Eight of the NFL's last 12 Super Bowl winners have been coached by that group, and if you add Tampa Bay's Jon Gruden, who is just four wins shy of 100, the number of Super Bowl winners is nine.
Only Reid and Fisher have failed to win it all among that group, and since Fisher is sitting with the NFL's only unbeaten team at the moment, it's clearly better to be the head coach of the Titans right now than it is the 4-3 Eagles.
Of course, when someone joins a fraternity like this one, it's always fun to compare how the coaching brothers have fared against one another. In Reid's case, the answer is not good.
Reid's career record against the active members of the century club and member-in-waiting Gruden is 10-21. That .323 winning percentage is the worst of the eight coaches. Gruden, at 12-23, is the only coach who is even close to Reid.
It's not the worst thing in the world to be at the bottom of a list like this, but the difference between being a good coach and a great one probably depends on how you do against the best coaches in the biggest games.

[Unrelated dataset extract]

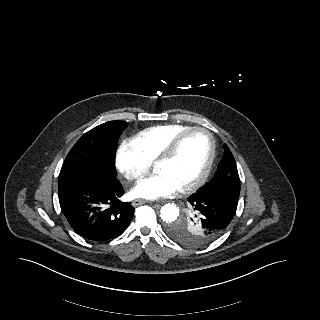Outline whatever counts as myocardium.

Five years ago, it seemed as if Reid was going to be one of the best in the business at winning against the best in the business.
His ability to beat Tampa Bay twice in the playoffs was the reason Dungy ended up in Indianapolis. And Reid's first two trips to Seattle to face his mentor Holmgren both resulted in victories. Reid was 6-3 after his first nine meetings against the century club.
Since then, he is 4-18, with all four wins coming against Coughlin's Giants.
The trend started to turn the other way after the Eagles' NFC championship loss to Gruden's Buccaneers in 2003. Reid does not have a winning record against any other member of the elite club he just joined.
He is 0-1 against Shanahan, 0-3 against Belichick, 0-2 against Fisher, 4-6 against Coughlin, 1-4 against Gruden, 3-3 against Dungy and 2-2 against Holmgren.